** EXERCISE BRIEF **
Where the listing below has a line with "errette de Neufville, son", write out exactly that line and every line after it, stopping after the line with "avocat du roi".

** DATASET ENTRIES **
((

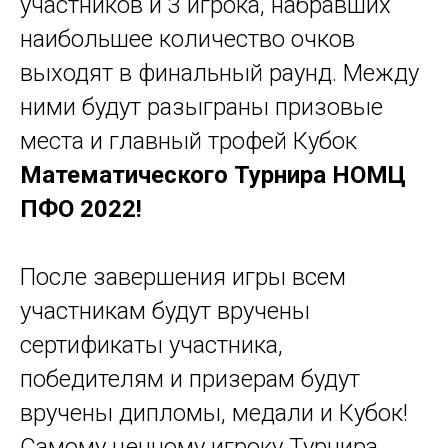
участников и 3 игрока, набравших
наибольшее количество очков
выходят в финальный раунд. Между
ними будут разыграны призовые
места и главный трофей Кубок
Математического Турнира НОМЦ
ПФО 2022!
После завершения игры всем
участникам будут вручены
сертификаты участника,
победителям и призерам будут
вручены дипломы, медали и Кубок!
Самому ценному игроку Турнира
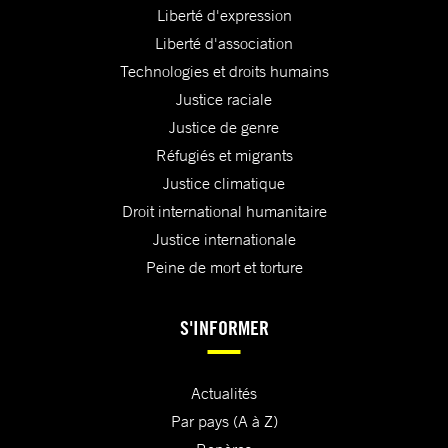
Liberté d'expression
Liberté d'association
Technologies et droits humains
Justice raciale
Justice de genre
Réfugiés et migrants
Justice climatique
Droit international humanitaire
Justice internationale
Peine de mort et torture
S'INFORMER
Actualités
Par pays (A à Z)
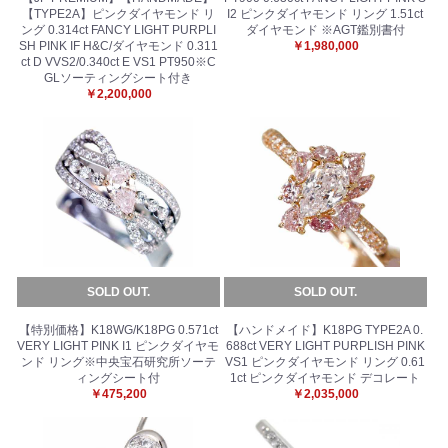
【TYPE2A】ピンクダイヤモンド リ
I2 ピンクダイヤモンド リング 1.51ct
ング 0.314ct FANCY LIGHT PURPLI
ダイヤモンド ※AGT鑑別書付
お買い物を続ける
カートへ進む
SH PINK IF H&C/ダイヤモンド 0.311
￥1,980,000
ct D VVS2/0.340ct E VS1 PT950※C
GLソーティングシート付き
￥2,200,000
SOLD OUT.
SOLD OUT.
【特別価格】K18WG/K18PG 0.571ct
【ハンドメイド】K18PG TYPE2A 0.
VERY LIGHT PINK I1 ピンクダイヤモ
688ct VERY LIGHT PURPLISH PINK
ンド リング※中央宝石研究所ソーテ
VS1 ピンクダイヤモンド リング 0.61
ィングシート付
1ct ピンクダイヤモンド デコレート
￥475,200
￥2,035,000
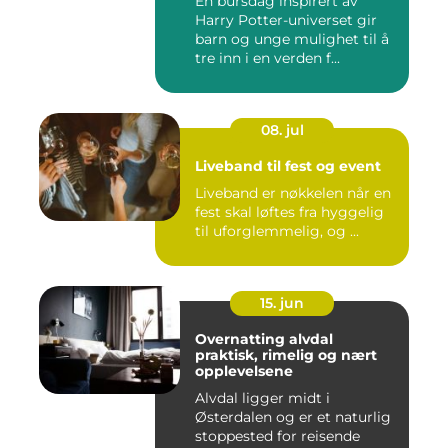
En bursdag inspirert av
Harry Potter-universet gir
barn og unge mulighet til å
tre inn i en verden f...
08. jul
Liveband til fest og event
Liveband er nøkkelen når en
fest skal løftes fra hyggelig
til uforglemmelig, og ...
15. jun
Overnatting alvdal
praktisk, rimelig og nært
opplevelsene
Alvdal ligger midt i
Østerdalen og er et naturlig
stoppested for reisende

))
((

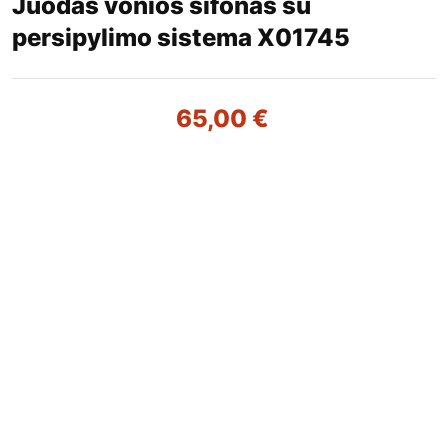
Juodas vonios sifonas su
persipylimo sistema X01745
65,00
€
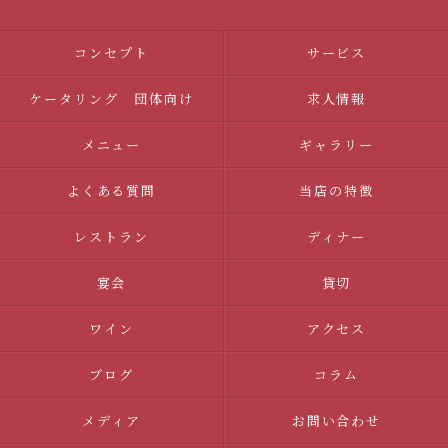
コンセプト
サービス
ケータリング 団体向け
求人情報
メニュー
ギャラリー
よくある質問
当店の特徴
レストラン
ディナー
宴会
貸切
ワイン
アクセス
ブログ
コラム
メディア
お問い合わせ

))
((

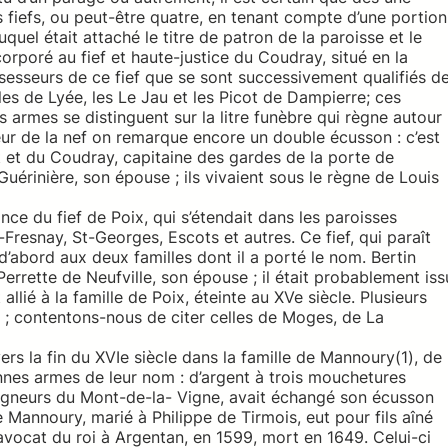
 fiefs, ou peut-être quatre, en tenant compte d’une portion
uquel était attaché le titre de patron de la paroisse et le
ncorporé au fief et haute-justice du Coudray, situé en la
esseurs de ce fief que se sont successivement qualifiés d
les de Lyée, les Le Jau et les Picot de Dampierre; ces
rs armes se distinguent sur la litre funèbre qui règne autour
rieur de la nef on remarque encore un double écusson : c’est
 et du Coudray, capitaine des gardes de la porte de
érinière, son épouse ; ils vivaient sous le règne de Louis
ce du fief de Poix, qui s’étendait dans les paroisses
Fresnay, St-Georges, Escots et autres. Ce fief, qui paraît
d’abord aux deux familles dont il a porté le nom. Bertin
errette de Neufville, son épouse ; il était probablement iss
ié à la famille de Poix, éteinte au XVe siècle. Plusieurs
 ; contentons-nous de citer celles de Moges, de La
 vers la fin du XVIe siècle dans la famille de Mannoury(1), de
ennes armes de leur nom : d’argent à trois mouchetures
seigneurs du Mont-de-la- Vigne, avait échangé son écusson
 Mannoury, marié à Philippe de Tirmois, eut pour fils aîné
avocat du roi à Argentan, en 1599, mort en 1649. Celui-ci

))

** TASK RESULT **
errette de Neufville, son épouse ; il était probablement iss
ié à la famille de Poix, éteinte au XVe siècle. Plusieurs
 ; contentons-nous de citer celles de Moges, de La
 vers la fin du XVIe siècle dans la famille de Mannoury(1), de
ennes armes de leur nom : d’argent à trois mouchetures
seigneurs du Mont-de-la- Vigne, avait échangé son écusson
 Mannoury, marié à Philippe de Tirmois, eut pour fils aîné
avocat du roi à Argentan, en 1599, mort en 1649. Celui-ci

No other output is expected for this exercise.